Lifelong New Yorker Michael Morales, 65, said he’s more alert than ever before.
“The city’s overcrowded. There’s too much tension," said Morales, of Bensonhurst. "Bills are high, people don’t have jobs and it causes frustration. There are a lot of mentally ill and something clicks and they hurt you.”
The attacks haven’t just been underground. Last week, police arrested Francis Salud, 28, in connection to an apparent random slashing of a 30-year-old man in the East Village on Jan. 16. The victim needed 200 stitches to close the gash, police said.
Earlier this month, Kari Bazemore, 41, was arrested for slashing a 24-year-old woman outside a Chelsea diner in another random morning attack, the NYPD said.
In response to questions about the rash of slashings, Police Commissioner Bill Bratton has said the department is training 5,500 officers over the next several months to deal with the mentally ill, but insisted the rails are safe.
“We have these spikes from time to time," he said. "Then it somewhat subsides.
"It is a very safe system. Again, 6 million people a day on average go through that system without incident other than, as (Chief of Department James O'Neill) and I found this morning, being jammed in like sardines."
Subway riders said the added resources can’t come soon enough.

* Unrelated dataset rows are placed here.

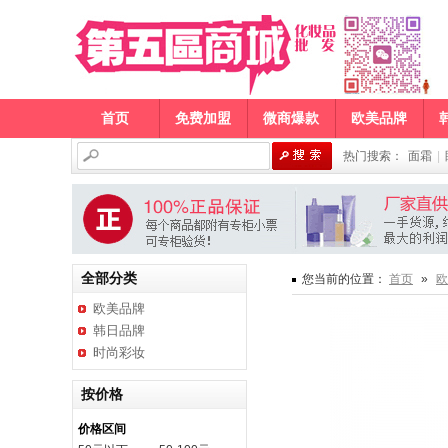
首页
免费加盟
微商爆款
欧美品牌
热门搜索：
面霜
|
全部分类
您当前的位置：
首页
»
欧
欧美品牌
韩日品牌
时尚彩妆
按价格
价格区间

“It’s random — that’s what makes it more troubling,” said straphanger Gary Bell, 58, a bouncer from the Lower East Side. “I don’t sit close to the door because they slash you and keep going. We need more cops you can see, not just plainclothes.”
Jamaine Burris, 28, who has worked with the mentally ill, said the person you least suspect can be the most dangerous.
“You never know who’s crazy,” said Burris, of East New York. “It’s not one particular color or shape. Crazy can be undercover.”
MTA Vice Chairman Fernando Ferrer said, “We’re in close communication with the New York City Police Department and with our own police department."
He continued: "[The NYPD] are redoubling their efforts in New York City’s subways. We are redoubling efforts in areas where MTA PD patrols as well. This we take seriously."